V. Lukianchikov1, O. Kordonskaya1 and R. Hasauov2

1Sklifosovsky Research Institute of Emergency Care, Moscow, Russia. 2Kabardino-Balkarian State Republican Clinical Hospital, Nalchik, Russia.

Objectives: High internal carotid artery (ICA) tortuosities are defined as occurring above the line connecting the angle of the mandible and the apex of the mastoid process, in the projection C1–C2 of the cervical vertebrae. Surgical correction is traumatic and requires additional techniques and experienced surgeons. The present study aimed to evaluate the results of endoscope-assisted surgical reconstruction of high ICA tortuosity.

Methods: Between 2017 and 2018; 10 patients with high, hemodynamically significant ICA tortuosity were treated with endoscope-assisted surgery. The mean age was 43 (43-82) years. Patients reported headaches and symptoms of vertebrobasilar insufficiency. Eight patients had tinnitus, one had ischemic stroke, and one had transient ischemic attack in the MCA territory from the side of tortuosity. All patients underwent duplex ultrasound (DU) with blood velocity monitoring, computed tomographyangiography (CTA), and brain magnetic resonance imaging (MRI). Signs of ischemic lesion from the side of tortuosity were identified by MRI in two patients. All patients had ICA elongations, four had coiling and six had kinking elongations with the absence of atherosclerotic lesions of the carotid bifurcation (isolated elongation). Closed circle of Willis was observed in all cases. All patients underwent ICA reconstruction, and endoscopic assistance was applied during tortuosity mobilization.

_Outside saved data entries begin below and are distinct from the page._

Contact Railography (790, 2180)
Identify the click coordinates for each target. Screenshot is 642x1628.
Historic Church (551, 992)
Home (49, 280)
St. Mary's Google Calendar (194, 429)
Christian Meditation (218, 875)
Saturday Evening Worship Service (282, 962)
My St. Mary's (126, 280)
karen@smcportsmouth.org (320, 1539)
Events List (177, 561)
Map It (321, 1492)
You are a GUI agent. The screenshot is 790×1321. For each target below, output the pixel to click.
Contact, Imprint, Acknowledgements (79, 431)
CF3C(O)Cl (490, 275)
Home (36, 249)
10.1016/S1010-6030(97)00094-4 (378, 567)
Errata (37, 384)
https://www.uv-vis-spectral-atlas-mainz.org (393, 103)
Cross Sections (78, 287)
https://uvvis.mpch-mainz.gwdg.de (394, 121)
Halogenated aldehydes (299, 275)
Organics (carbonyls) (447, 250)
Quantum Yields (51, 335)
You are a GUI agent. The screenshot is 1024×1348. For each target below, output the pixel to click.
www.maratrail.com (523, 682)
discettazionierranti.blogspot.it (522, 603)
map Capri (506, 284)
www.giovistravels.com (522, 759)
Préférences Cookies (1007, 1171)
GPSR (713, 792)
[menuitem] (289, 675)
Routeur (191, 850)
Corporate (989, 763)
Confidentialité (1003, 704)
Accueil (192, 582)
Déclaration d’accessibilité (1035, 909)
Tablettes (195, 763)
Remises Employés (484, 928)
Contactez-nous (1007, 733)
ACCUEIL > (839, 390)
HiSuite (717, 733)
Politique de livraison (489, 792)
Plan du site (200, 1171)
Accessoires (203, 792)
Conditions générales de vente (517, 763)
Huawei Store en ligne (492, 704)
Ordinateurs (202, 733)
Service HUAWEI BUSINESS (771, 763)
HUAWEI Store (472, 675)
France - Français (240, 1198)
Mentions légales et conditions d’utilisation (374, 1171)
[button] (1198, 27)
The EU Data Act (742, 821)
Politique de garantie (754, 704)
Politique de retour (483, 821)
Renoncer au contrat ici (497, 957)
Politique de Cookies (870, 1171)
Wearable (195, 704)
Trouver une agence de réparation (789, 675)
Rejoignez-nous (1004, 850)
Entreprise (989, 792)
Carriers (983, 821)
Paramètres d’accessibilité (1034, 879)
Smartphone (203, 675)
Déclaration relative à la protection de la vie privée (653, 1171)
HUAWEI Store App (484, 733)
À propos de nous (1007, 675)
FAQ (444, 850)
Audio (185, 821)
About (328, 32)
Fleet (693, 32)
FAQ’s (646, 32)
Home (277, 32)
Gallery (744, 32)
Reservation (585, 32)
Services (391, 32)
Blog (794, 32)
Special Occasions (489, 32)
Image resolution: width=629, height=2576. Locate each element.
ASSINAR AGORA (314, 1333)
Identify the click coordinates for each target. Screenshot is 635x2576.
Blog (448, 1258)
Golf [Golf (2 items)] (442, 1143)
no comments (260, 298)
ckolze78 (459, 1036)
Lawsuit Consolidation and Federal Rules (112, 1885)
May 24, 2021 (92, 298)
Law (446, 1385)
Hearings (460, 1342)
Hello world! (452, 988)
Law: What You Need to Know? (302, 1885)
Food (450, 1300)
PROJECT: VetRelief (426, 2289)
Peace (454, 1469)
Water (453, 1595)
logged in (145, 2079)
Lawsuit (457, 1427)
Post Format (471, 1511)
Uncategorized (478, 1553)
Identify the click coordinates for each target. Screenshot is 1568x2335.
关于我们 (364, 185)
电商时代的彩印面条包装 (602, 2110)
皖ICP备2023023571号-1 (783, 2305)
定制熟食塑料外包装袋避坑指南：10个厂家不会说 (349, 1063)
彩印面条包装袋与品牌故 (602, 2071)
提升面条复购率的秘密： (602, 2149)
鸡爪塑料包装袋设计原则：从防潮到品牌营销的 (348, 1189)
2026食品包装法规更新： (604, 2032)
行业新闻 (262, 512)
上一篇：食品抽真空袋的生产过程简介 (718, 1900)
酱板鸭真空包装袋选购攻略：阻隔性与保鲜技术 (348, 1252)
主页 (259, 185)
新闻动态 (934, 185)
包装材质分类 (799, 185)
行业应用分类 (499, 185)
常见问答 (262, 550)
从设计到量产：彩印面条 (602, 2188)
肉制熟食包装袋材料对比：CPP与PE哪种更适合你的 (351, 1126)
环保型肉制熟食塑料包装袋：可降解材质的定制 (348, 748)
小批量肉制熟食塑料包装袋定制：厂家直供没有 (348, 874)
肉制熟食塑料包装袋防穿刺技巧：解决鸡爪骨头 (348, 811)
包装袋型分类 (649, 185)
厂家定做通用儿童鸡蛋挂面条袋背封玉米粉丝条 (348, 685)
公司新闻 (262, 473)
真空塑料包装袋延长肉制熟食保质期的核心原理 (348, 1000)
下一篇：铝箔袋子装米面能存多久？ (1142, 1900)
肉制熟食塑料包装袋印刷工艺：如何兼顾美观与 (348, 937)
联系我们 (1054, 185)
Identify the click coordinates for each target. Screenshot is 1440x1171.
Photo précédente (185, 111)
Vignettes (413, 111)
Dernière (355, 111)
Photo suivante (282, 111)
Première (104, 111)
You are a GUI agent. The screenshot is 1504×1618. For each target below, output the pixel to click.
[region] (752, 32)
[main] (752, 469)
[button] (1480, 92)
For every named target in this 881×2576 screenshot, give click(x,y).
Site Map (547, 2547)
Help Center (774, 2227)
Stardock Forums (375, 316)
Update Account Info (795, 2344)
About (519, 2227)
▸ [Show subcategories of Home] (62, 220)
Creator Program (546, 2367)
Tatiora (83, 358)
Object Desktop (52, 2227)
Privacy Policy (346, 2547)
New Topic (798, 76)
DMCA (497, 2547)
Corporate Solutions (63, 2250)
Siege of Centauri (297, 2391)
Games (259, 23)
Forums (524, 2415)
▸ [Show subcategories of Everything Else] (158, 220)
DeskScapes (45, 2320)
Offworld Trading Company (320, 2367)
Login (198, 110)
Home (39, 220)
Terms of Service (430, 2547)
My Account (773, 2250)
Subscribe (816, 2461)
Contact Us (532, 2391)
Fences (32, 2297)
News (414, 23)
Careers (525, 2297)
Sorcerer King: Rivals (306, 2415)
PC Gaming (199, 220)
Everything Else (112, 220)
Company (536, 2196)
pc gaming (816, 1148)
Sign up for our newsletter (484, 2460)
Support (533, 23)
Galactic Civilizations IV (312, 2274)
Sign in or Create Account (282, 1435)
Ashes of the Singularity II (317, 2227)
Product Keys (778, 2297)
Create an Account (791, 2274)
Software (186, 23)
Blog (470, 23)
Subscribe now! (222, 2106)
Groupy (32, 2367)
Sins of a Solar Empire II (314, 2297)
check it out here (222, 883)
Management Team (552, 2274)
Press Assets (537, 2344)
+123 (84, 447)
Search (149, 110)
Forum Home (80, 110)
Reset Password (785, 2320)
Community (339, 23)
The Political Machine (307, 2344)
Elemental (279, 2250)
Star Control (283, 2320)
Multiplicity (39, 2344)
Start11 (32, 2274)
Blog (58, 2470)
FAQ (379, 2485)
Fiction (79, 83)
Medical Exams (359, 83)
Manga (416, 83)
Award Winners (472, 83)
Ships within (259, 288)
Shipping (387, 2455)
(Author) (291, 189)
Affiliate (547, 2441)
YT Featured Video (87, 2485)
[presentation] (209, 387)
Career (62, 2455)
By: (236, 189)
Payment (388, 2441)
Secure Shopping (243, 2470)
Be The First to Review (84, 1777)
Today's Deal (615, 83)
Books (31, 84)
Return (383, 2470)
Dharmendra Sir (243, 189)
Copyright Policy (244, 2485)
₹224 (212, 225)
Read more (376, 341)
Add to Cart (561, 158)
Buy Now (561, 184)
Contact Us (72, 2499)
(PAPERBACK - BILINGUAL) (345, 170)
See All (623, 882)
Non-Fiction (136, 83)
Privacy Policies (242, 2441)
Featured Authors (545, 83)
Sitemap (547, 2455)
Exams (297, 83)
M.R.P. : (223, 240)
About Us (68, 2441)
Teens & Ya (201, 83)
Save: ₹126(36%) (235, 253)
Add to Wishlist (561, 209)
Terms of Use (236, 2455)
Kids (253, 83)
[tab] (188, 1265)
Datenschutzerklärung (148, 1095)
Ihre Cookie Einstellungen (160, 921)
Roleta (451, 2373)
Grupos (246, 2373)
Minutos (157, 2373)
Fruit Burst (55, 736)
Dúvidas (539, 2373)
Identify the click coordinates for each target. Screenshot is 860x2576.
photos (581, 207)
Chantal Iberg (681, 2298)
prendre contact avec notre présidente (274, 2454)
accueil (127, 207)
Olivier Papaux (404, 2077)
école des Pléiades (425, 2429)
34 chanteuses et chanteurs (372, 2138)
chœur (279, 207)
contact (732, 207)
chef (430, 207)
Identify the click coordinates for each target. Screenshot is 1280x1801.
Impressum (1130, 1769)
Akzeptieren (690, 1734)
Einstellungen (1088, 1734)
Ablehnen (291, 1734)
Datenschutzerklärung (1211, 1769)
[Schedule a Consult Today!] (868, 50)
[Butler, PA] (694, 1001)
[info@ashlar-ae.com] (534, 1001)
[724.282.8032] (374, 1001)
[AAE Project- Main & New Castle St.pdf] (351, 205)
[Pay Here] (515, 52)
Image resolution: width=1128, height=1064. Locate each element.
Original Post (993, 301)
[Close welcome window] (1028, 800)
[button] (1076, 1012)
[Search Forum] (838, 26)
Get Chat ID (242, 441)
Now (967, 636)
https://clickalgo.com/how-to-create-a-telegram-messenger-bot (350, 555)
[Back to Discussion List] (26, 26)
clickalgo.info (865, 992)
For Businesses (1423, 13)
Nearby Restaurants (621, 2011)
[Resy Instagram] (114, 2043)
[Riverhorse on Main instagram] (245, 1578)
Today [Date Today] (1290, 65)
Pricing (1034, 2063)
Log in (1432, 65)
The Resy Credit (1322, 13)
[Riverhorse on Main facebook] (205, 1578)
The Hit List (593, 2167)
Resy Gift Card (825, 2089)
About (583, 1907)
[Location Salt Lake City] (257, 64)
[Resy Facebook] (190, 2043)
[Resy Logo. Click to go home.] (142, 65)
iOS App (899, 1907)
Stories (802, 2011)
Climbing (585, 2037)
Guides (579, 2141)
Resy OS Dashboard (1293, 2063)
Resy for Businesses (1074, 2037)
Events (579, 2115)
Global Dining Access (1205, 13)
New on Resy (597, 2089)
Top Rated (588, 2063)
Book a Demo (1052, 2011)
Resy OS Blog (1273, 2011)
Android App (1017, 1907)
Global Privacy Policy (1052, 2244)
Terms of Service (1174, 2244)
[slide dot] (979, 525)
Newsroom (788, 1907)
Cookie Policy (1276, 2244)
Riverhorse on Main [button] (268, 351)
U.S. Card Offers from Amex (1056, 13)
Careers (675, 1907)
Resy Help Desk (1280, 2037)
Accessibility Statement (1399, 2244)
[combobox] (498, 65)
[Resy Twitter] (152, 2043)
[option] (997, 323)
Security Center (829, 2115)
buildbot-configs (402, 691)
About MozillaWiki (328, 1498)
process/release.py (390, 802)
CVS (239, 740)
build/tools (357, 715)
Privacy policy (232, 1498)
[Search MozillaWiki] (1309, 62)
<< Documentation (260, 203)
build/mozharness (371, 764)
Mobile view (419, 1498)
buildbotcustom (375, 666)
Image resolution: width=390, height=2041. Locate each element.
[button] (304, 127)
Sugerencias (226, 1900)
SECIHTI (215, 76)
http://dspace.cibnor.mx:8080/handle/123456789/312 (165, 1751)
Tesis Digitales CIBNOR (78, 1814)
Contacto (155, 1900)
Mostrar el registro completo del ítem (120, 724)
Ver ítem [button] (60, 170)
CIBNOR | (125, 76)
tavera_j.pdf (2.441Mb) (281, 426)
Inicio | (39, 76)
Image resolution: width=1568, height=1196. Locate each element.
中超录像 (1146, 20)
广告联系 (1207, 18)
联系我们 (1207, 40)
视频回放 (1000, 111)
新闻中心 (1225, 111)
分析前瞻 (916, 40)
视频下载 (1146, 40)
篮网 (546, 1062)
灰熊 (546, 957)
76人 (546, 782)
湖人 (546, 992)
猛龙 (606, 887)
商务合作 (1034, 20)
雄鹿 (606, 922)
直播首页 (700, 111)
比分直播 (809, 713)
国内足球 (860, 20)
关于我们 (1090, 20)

Results: Postoperatively, there was a clear positive trend in the patients’ neurological status. Seven days postoperatively, all patients showed improvements in dizziness with complete regression observed in four. Regression of tinnitus was observed in seven patients. At the control CTA and DU, pathological tortuosity was eliminated and regression of hemodynamic deficit was noted. There were no postoperative complications.

Conclusions: Our results confirm the efficiency and safety of surgical reconstruction of high ICA tortuosity using endoscopic assistance. Use of this method reduces the risk of soft tissue and neurovascular structure damage, and improves functional outcomes.